Refactoring code, for the convinence.
Support SDXL for MagiCapture.

Setup

conda env create -n magicapture
conda activate magicapture
conda install pytorch==1.12.0 torchvision==0.13.0 torchaudio==0.12.0 cudatoolkit=11.3 -c pytorch
pip install -r requirements.txt
cd insightface_/detection/retinaface
make

Also, you need to download some models.

In [Model zoo of arcface_torch], download glint360k_cosface_r100_fp16_0.1 or ms1mv3_arcface_r100_fp16 to arcface_torch/models directory. Also, download the [retinaface] model, and save it in insightface_/detection/retinaface/model
Download [this model] and save it in face_parsing_PyTorch/res/cp

Usage

Finetuning

To train the model, run the train_magicapture.sh script. There is a code as below.

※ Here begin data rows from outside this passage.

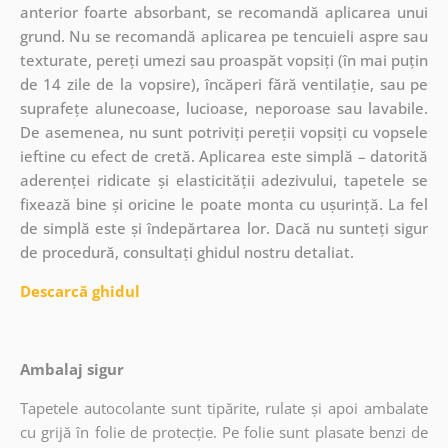
anterior foarte absorbant, se recomandă aplicarea unui
grund. Nu se recomandă aplicarea pe tencuieli aspre sau
texturate, pereți umezi sau proaspăt vopsiți (în mai puțin
de 14 zile de la vopsire), încăperi fără ventilație, sau pe
suprafețe alunecoase, lucioase, neporoase sau lavabile.
De asemenea, nu sunt potriviți pereții vopsiți cu vopsele
ieftine cu efect de cretă. Aplicarea este simplă – datorită
aderenței ridicate și elasticității adezivului, tapetele se
fixează bine și oricine le poate monta cu ușurință. La fel
de simplă este și îndepărtarea lor. Dacă nu sunteți sigur
de procedură, consultați ghidul nostru detaliat.
Descarcă ghidul
Ambalaj sigur
Tapetele autocolante sunt tipărite, rulate și apoi ambalate
cu grijă în folie de protecție. Pe folie sunt plasate benzi de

export MODEL_NAME="runwayml/stable-diffusion-v1-5"
export INSTANCE_DIR="data/instance_data"
export CLASS_DIR="data/class_data"
export STYLE_DIR="data/style_data"
export OUTPUT_DIR="output"

CUDA_VISIBLE_DEVICES=0 python lora_diffusion_/magicapture_train.py \
  --pretrained_model_name_or_path=$MODEL_NAME  \
  --instance_data_dir=$INSTANCE_DIR \
  --style_data_dir=$STYLE_DIR \
  --output_dir=$OUTPUT_DIR \
  --resolution=512 \
  --with_prior_preservation=False \
  --train_text_encoder \
  --train_batch_size=1 \
  --gradient_accumulation_steps=4 --gradient_checkpointing\
  --scale_lr \
  --initializer_tokens="person" \
  --learning_rate_unet=1e-4\
  --learning_rate_text=1e-5 \
  --learning_rate_ti=5e-4 \
  --color_jitter \
  --lr_scheduler="linear" \
  --lr_warmup_steps=0 \
  --placeholder_tokens="<sks>" \
  --placeholder_tokens_style="<style1>"\
  --save_steps=8000 \
  --max_train_steps_ti=1200 \
  --max_train_steps_tuning=1500 \
  --perform_inversion=True \
  --clip_ti_decay \
  --weight_decay_ti=0.000 \
  --weight_decay_lora=0.001\
  --continue_inversion \
  --continue_inversion_lr=1e-4 \
  --device="cuda:0" \
  --lora_rank=4 \
  --log_wandb=False \
  --lambda_arc=0.25 \
  --lambda_style=2 \

For instance data, We recommend a picture where the size of the face in the picture is not too big or too small.
For style data, We recommend a picture that shows the style of the person you want without the size of your face being too small.
Placeholder tokens are enough to one token per concept.
In the paper, we use 1.2k ti, 1.5k tuning steps. 1.6k for ti, 2.0k for tuning step with lr_unet=4e-5, lr_text=5e-6 is also fine.
However, some data can converge much faster, or much slower. The best setting of parameters can vary depending on the given training data, so we recommend you try many things.
In lora_diffusion_/loss_utils.py, you can train by choosing a face recognition model between cosface and arcface. Both of them were fine.
lambda_arc is the weight applied to the id loss (arcface loss). 0.1 ~ 0.5 was fine, but it is data-dependent.
lambda_style is the weight applied to the style mse loss, at the first half of training (both ti and unet). Due to the id loss, which is cosine similarity between face embeddings, the object loss(instance mse + id loss) is much bigger than style mse loss, until the id loss stabilizes. Thus we utilize the weighted style loss, to adjust the balance between object and style loss value.

Inference

To generate new images for the personality and style, run the inference.sh script. There is a code as below.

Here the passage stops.